Task data:
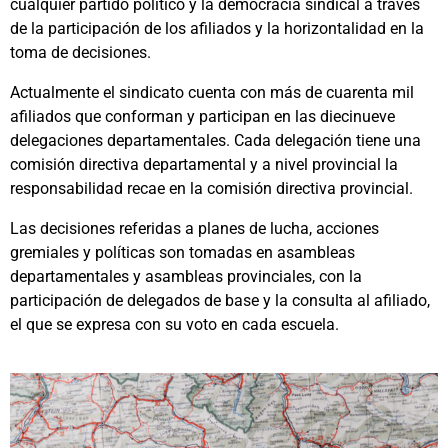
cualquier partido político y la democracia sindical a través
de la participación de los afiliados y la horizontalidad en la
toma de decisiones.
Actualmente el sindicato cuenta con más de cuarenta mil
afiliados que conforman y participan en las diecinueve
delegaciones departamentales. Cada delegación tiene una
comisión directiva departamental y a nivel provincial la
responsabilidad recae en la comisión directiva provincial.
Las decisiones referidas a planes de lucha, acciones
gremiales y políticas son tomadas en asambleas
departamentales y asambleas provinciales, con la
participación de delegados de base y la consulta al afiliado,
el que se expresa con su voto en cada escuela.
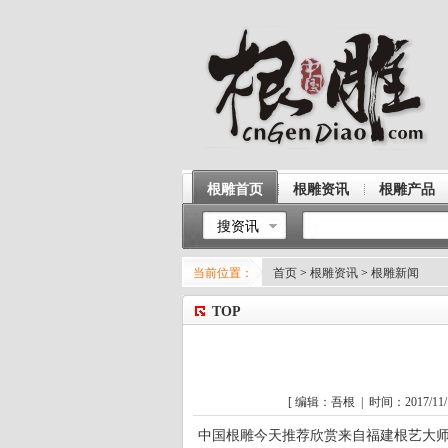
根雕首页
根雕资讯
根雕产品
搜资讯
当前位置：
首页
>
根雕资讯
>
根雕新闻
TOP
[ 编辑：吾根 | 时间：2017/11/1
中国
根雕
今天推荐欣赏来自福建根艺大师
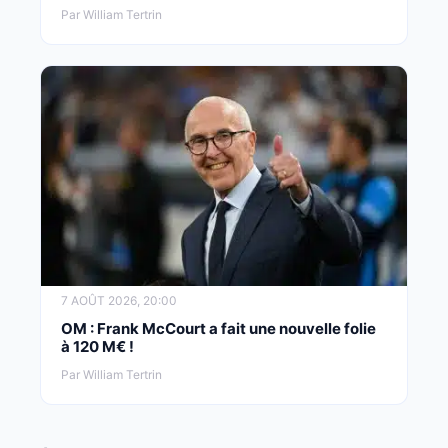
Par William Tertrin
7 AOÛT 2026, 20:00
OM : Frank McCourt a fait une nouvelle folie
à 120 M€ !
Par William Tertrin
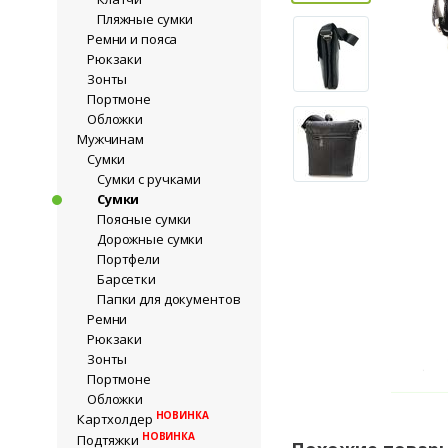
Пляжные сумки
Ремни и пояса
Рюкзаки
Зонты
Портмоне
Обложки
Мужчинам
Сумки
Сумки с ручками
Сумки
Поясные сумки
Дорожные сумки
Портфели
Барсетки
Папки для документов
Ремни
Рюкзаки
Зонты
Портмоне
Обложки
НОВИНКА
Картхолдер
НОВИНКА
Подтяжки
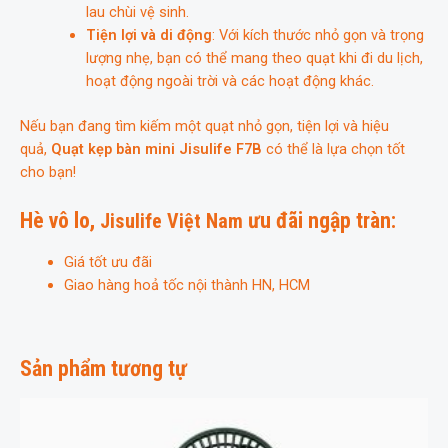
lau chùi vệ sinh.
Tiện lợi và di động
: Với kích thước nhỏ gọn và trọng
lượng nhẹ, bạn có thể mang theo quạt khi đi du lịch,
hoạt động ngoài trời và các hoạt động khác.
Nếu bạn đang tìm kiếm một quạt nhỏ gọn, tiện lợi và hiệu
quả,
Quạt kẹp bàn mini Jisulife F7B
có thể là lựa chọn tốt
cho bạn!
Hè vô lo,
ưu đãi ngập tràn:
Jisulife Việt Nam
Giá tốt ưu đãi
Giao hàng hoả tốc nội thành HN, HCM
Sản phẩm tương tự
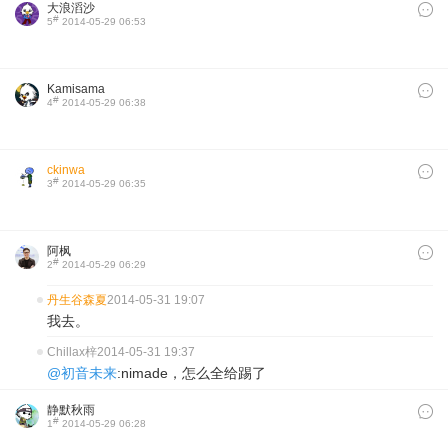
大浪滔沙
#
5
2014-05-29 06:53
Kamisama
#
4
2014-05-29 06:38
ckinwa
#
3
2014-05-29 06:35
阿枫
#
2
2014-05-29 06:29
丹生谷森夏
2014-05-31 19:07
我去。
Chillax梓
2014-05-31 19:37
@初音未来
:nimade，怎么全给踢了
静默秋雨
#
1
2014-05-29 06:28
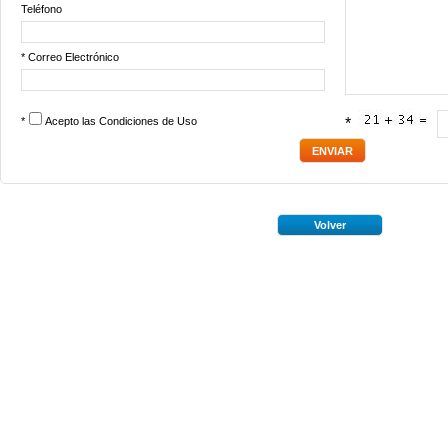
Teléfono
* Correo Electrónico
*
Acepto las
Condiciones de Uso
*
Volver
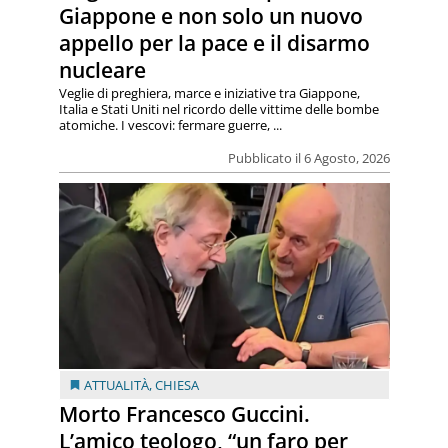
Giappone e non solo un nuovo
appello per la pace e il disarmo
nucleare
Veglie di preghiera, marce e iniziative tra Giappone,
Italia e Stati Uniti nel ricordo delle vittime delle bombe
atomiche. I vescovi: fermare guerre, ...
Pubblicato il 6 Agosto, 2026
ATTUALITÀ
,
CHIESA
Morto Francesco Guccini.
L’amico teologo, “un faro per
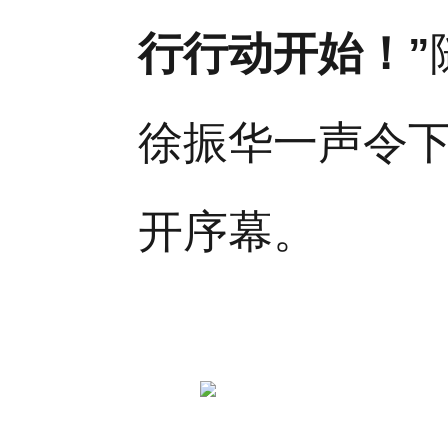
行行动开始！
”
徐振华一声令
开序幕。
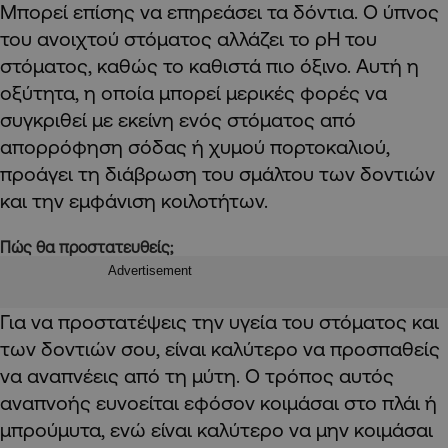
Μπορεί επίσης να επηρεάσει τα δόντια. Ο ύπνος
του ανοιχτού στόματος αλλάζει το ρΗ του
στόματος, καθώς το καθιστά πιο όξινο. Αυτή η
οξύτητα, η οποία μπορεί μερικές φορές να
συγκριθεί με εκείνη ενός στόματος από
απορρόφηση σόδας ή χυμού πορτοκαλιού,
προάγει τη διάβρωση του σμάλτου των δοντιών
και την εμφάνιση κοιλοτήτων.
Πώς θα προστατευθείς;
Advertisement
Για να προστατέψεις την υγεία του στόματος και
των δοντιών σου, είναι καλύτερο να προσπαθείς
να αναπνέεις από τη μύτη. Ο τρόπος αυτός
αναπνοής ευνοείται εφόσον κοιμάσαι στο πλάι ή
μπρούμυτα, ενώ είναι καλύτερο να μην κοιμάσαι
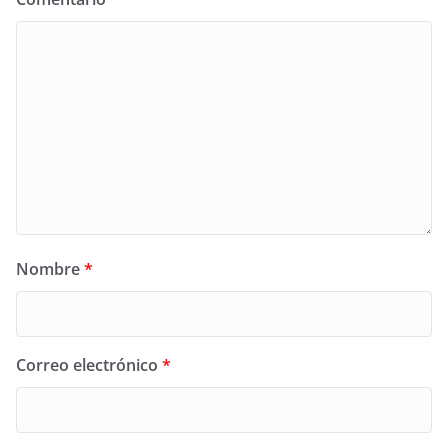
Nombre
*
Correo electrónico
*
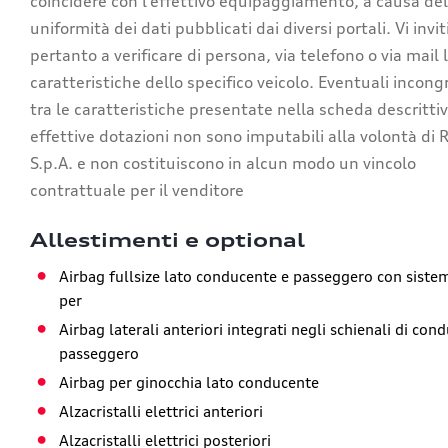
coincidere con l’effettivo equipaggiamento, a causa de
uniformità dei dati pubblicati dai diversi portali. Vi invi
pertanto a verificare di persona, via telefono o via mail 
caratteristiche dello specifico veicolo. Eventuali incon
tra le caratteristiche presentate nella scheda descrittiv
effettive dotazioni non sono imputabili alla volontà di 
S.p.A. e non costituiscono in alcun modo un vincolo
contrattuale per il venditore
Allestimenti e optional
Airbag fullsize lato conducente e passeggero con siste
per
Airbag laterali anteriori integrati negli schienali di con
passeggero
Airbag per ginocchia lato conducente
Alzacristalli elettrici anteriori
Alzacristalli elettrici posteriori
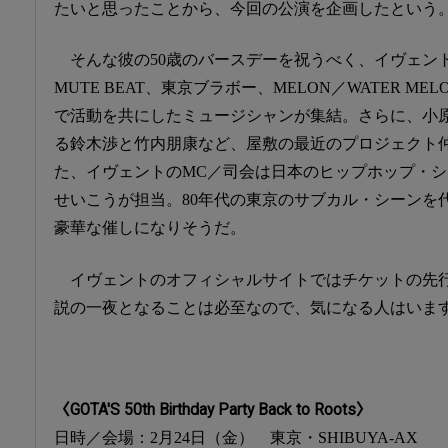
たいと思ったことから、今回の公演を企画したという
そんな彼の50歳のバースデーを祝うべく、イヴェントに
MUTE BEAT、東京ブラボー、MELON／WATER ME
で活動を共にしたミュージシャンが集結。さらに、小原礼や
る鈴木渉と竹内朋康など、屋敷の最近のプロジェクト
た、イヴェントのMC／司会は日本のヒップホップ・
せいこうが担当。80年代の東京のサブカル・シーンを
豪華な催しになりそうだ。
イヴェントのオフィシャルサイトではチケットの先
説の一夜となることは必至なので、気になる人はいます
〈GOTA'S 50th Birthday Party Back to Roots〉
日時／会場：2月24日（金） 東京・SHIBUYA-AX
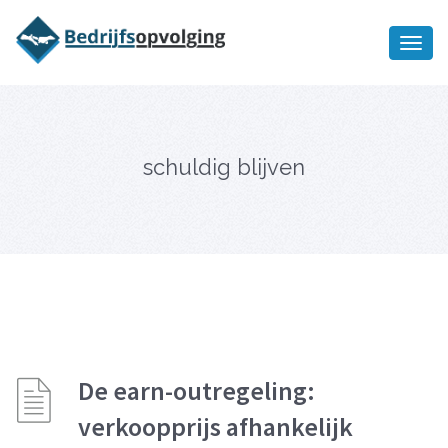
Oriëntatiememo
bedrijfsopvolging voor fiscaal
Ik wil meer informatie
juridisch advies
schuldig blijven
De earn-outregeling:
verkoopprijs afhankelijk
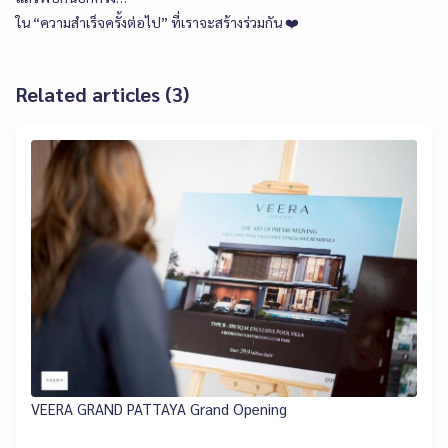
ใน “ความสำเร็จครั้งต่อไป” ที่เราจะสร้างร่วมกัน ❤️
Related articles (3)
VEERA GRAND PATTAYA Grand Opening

The task: Give the lines above again exactly, from the one containing "responsabilidad recae en" to the one containing "του ανοιχτού στόματος αλλάζει το ρΗ του", both included, but leave out the pictures.

Task output:
responsabilidad recae en la comisión directiva provincial.
Las decisiones referidas a planes de lucha, acciones
gremiales y políticas son tomadas en asambleas
departamentales y asambleas provinciales, con la
participación de delegados de base y la consulta al afiliado,
el que se expresa con su voto en cada escuela.
根雕首页
根雕资讯
根雕产品
搜资讯
当前位置：
首页
>
根雕资讯
>
根雕新闻
TOP
[ 编辑：吾根 | 时间：2017/11/1
中国
根雕
今天推荐欣赏来自福建根艺大师
Par William Tertrin
7 AOÛT 2026, 20:00
OM : Frank McCourt a fait une nouvelle folie
à 120 M€ !
Par William Tertrin
Пляжные сумки
Ремни и пояса
Рюкзаки
Зонты
Портмоне
Обложки
Мужчинам
Сумки
Сумки с ручками
Сумки
Поясные сумки
Дорожные сумки
Портфели
Барсетки
Папки для документов
Ремни
Рюкзаки
Зонты
Портмоне
Обложки
НОВИНКА
Картхолдер
НОВИНКА
Подтяжки
lau chùi vệ sinh.
Tiện lợi và di động
: Với kích thước nhỏ gọn và trọng
lượng nhẹ, bạn có thể mang theo quạt khi đi du lịch,
hoạt động ngoài trời và các hoạt động khác.
Nếu bạn đang tìm kiếm một quạt nhỏ gọn, tiện lợi và hiệu
quả,
Quạt kẹp bàn mini Jisulife F7B
có thể là lựa chọn tốt
cho bạn!
Hè vô lo,
ưu đãi ngập tràn:
Jisulife Việt Nam
Giá tốt ưu đãi
Giao hàng hoả tốc nội thành HN, HCM
Sản phẩm tương tự
大浪滔沙
#
5
2014-05-29 06:53
Kamisama
#
4
2014-05-29 06:38
ckinwa
#
3
2014-05-29 06:35
阿枫
#
2
2014-05-29 06:29
丹生谷森夏
2014-05-31 19:07
我去。
Chillax梓
2014-05-31 19:37
@初音未来
:nimade，怎么全给踢了
静默秋雨
#
1
2014-05-29 06:28
Teléfono
* Correo Electrónico
*
Acepto las
Condiciones de Uso
*
Volver
Giappone e non solo un nuovo
appello per la pace e il disarmo
nucleare
Veglie di preghiera, marce e iniziative tra Giappone,
Italia e Stati Uniti nel ricordo delle vittime delle bombe
atomiche. I vescovi: fermare guerre, ...
Pubblicato il 6 Agosto, 2026
ATTUALITÀ
,
CHIESA
Morto Francesco Guccini.
L’amico teologo, “un faro per
行行动开始！
”
徐振华一声令
开序幕。
Μπορεί επίσης να επηρεάσει τα δόντια. Ο ύπνος
του ανοιχτού στόματος αλλάζει το ρΗ του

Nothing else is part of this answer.